Psalm 27
7 “Hear, O LORD, when I cry aloud;
be gracious to me and answer me!
8 “Come,” my heart says, “seek his face!”
Your face, LORD, do I seek.
9 Do not hide your face from me.
Last week I was listening to an interview with theologian Geoff Holsclaw who works in the intersection of theology and neuro-science—specifically with attachment theory. In the interview he discussed how children become attached in healthy and unhealthy ways to their parents and what this might suggest about our relationship with God.
He made a few interesting comments about children and their parents’ faces and how that might relate to our relationship with God:
* Typically from birth to around nine months, the eyesight of children is scanning to find faces, especially eyes.
* Humans are one of the few species that have white in their eyes. This allows us to lock eyes with another person and it allows us to have joint attention to other things while we are making eye contact. (If you are talking with someone and they suddenly look over your shoulder, it’s virtually impossible for you to keep from turning around to take a peak at what they are looking at.)
* Locking eyes and seeing faces is key to infant development.
* Holsclaw gave this example: Say you are at a friend’s house for the first time with your 8 month old. Your friend has a cat and your child has never seen a cat before. The cat makes a sudden movement and your child is scared. What does the child inevitably do? It looks to you to know how to feel and react in the situation. If you are not scared, their panic will decrease. But if you are scared, the child’s fear will increase. In other words, the parent is the person the child looks at to understand their environment and how to respond to it.

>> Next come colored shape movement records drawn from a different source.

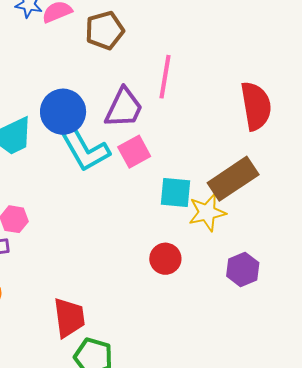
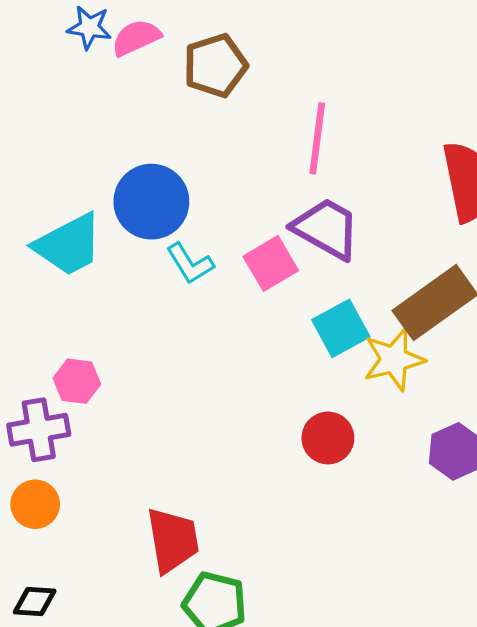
purple trapezoid: (124, 108) -> (326, 229), moved, turned -84
cyan L-shape: (85, 150) -> (190, 264), size x0.6
cyan square: (175, 192) -> (341, 328), turned -32

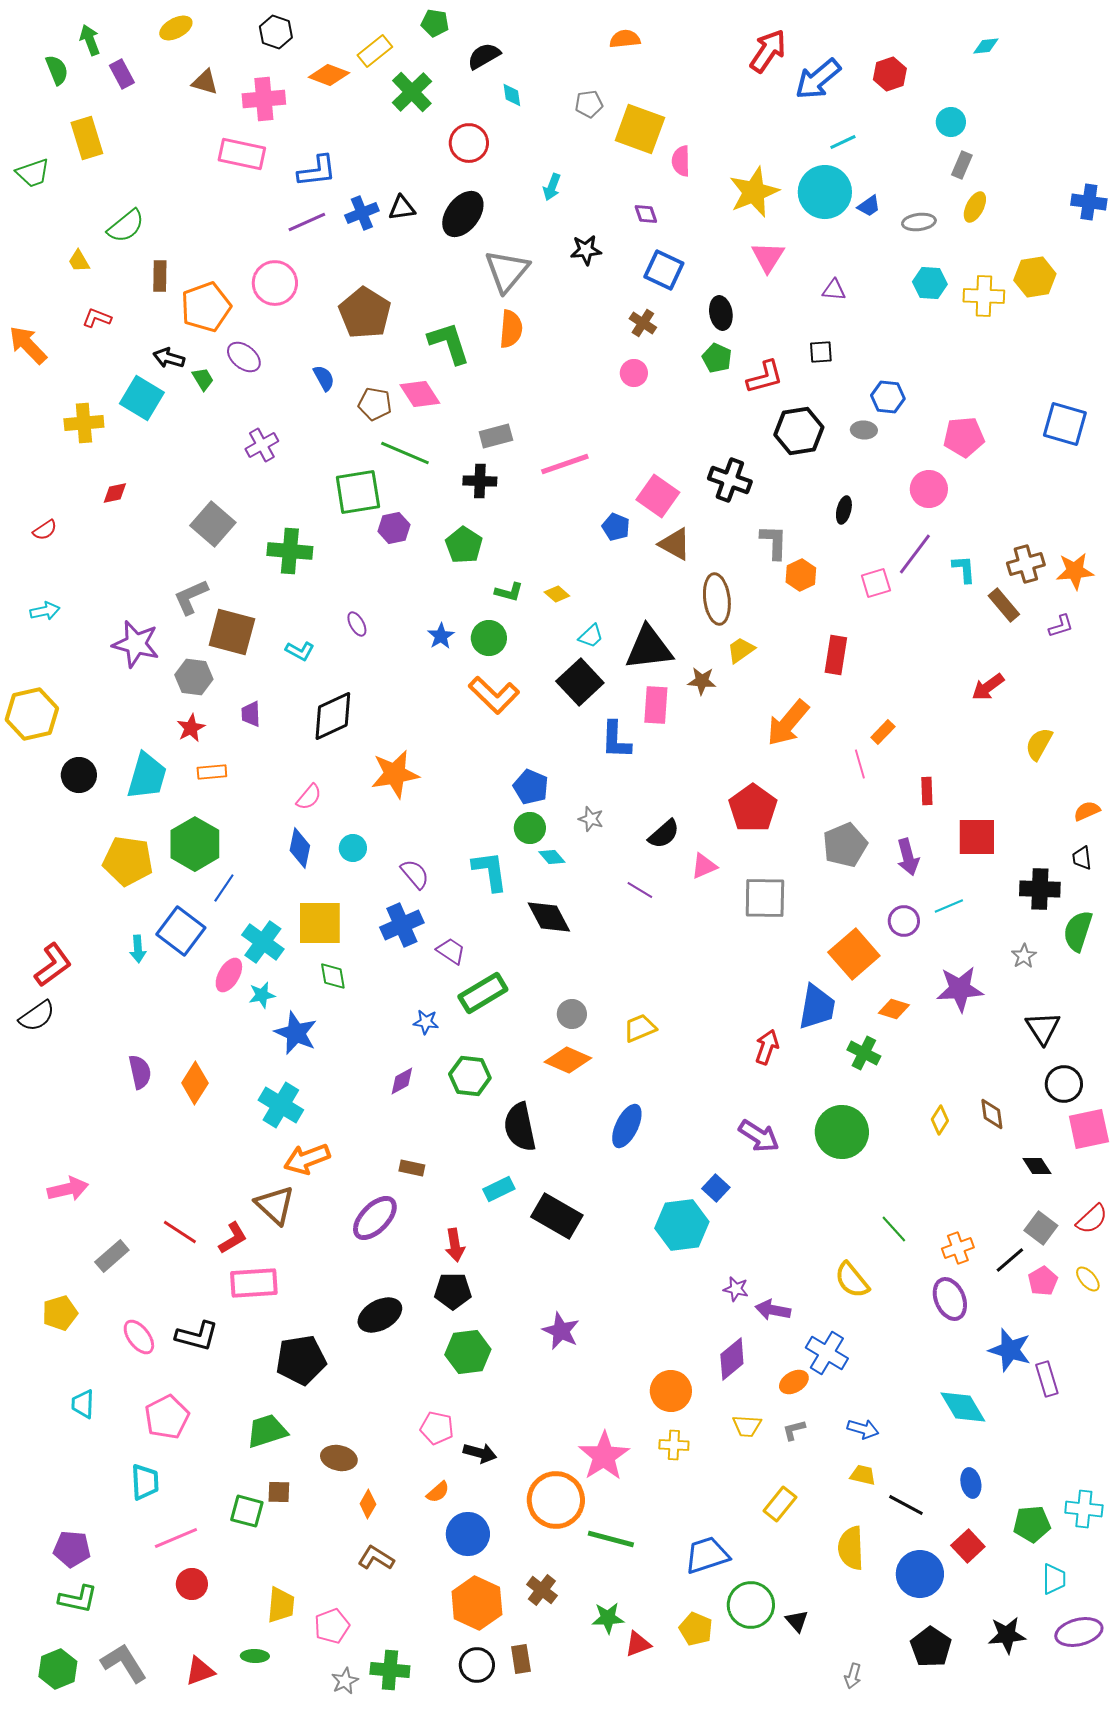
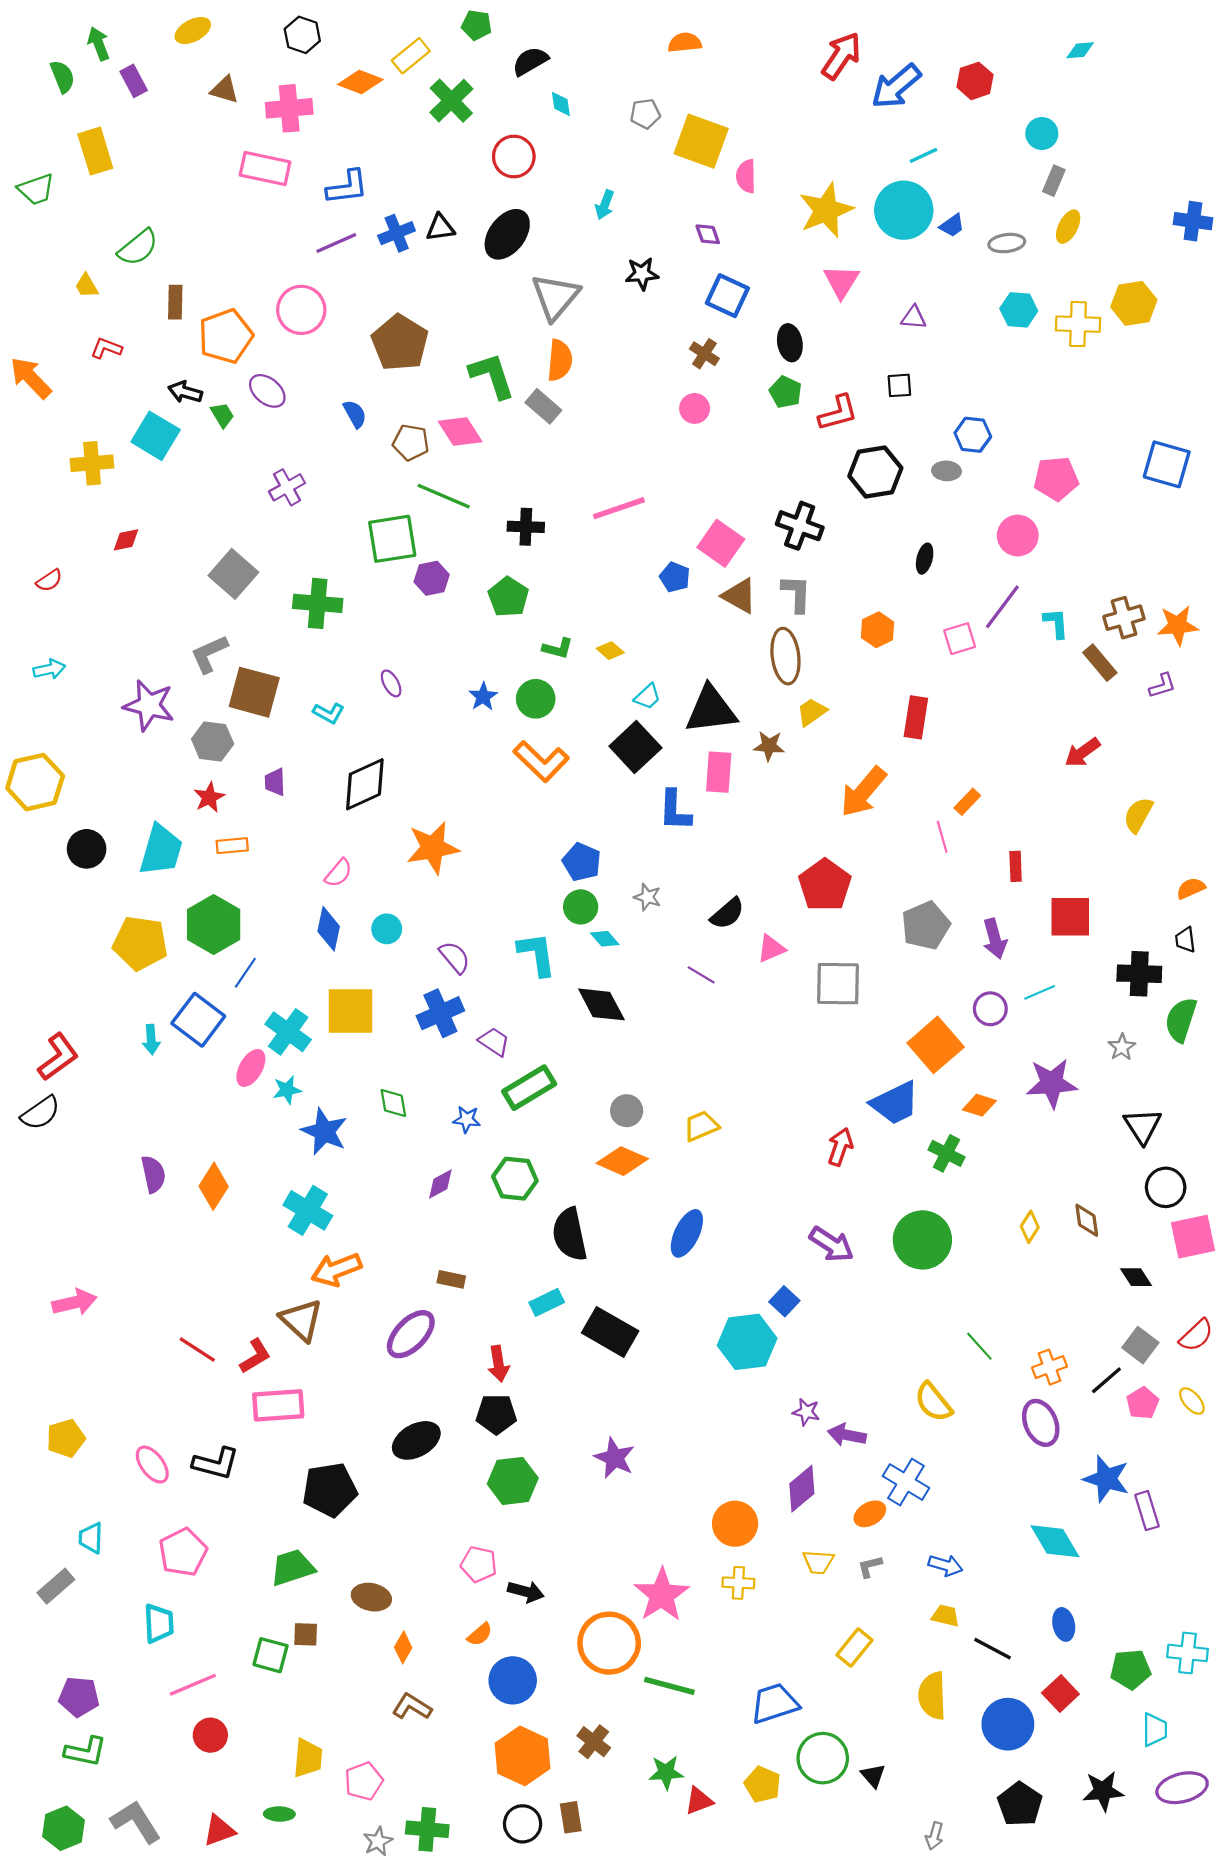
gray rectangle: (496, 436) -> (543, 406), moved, turned 56
gray L-shape: (774, 542) -> (796, 594), moved
green diamond: (333, 976) -> (393, 1103), moved
blue trapezoid: (817, 1007) -> (895, 1103), turned 54
gray rectangle: (112, 1256) -> (56, 1586), moved

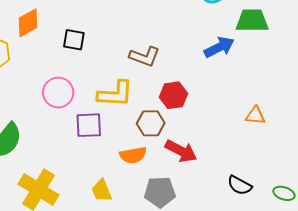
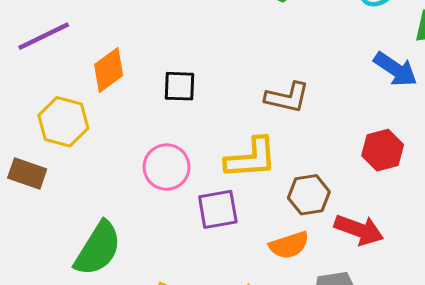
blue arrow: (219, 47) -> (396, 69), turned 68
red hexagon: (173, 95) -> (383, 150), moved

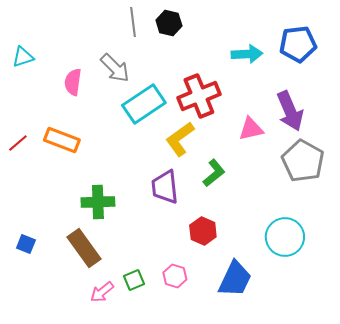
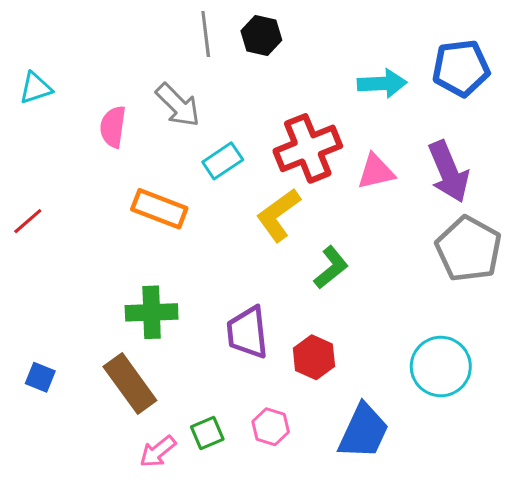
cyan rectangle: (144, 104) -> (223, 161), size x0.6
pink triangle: (251, 129) -> (376, 172), moved
orange rectangle: (62, 140) -> (159, 209), moved
purple trapezoid: (165, 187) -> (247, 332), moved

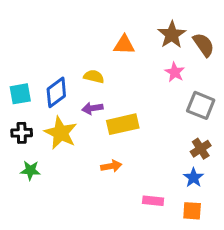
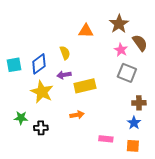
brown semicircle: (204, 45) -> (140, 43), moved
yellow semicircle: (94, 77) -> (65, 53), turned 56
gray square: (201, 105) -> (127, 73), moved
black cross: (22, 133) -> (41, 128), moved
brown cross: (201, 149) -> (139, 103), turned 32

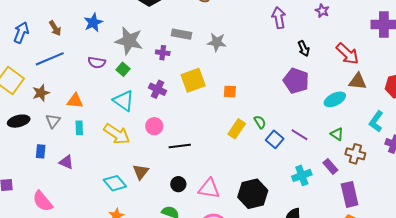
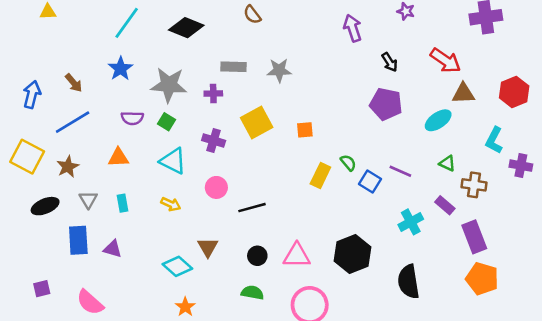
orange triangle: (75, 101) -> (118, 157), moved
yellow arrow: (117, 134) -> (171, 204), size x0.6
blue rectangle: (41, 151) -> (78, 240), size x1.6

* Holsclaw then makes the point that the Scriptures are keyed into this when it comes to our relationship with God our Father. The psalms reference the face of God repeatedly. “I lift my eyes to the hills, where my help comes from.” Or most famously the Aaronic blessing in Numbers 6:24-26, “The Lord bless you
and keep you; the Lord make his face shine on you and be gracious to you; the Lord turn his face toward you and give you peace.”
* Holsclaw concludes that it is God’s face that we are to look to in order to know the condition of our situation, just as a child looks to the faces of its mother and father.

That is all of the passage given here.